## Information provided

○ ○ ○

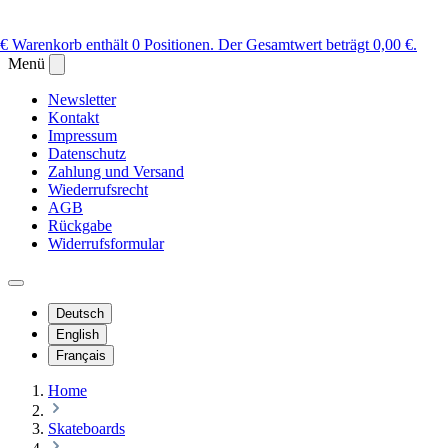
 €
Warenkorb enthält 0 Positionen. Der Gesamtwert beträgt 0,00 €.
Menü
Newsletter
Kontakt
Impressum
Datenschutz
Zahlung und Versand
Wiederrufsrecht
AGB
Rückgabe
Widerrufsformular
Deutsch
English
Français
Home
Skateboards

○ ○ ○

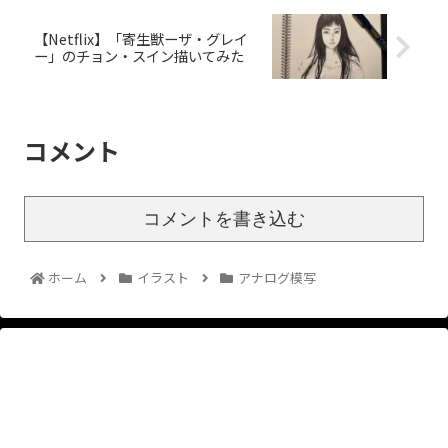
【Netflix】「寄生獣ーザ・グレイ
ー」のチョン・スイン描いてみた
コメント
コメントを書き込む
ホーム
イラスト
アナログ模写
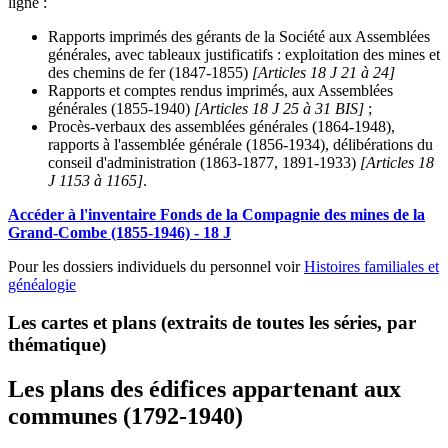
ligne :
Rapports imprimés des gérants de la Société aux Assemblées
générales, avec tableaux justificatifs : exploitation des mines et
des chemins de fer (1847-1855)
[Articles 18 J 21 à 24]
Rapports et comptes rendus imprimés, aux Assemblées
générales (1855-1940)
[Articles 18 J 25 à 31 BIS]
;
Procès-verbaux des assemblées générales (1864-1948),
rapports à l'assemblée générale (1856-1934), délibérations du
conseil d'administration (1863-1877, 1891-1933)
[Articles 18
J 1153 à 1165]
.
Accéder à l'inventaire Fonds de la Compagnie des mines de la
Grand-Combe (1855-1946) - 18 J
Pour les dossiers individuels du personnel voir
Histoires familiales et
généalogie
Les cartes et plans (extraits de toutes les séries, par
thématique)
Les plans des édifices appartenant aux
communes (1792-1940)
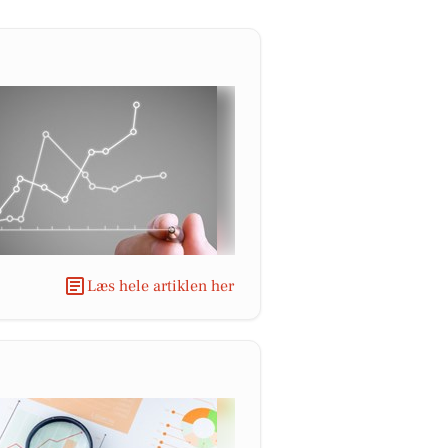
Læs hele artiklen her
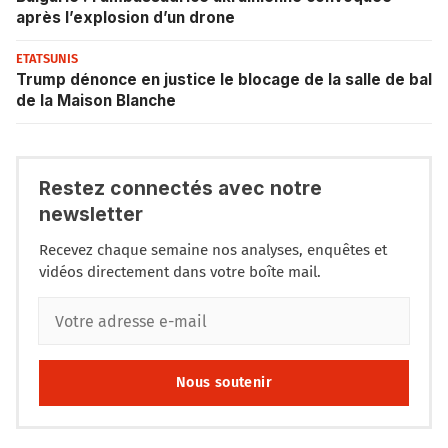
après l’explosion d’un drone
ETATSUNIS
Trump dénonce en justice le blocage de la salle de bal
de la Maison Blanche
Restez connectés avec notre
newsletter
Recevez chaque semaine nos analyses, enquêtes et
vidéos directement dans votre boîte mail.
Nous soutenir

○ ○ ○

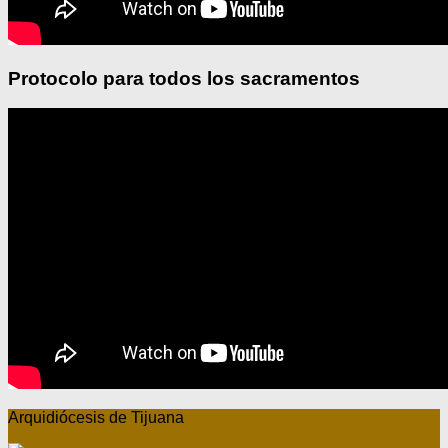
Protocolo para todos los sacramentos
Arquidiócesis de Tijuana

○ ○ ○

## Task objective
Copy every line in the data above that has the string "mines" in it.

## Answer box
générales, avec tableaux justificatifs : exploitation des mines et
Accéder à l'inventaire Fonds de la Compagnie des mines de la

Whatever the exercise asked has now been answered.